Your reply should repeat, exactly, the line containing "сооружение про" and the rest of the material after it.
_ _ _ _ _
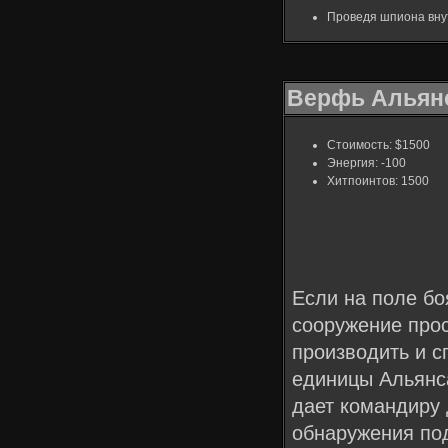
Проведя шпиона внут
Верфь Альян
Стоимость: $1500
Энергия: -100
Хитпоинтов: 1500
Если на поле бо
сооружение про
производить и с
единицы Альянса
дает командиру 
обнаружения по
_ _ _ _ _
> [Result]
сооружение про
производить и с
единицы Альянса
дает командиру 
обнаружения по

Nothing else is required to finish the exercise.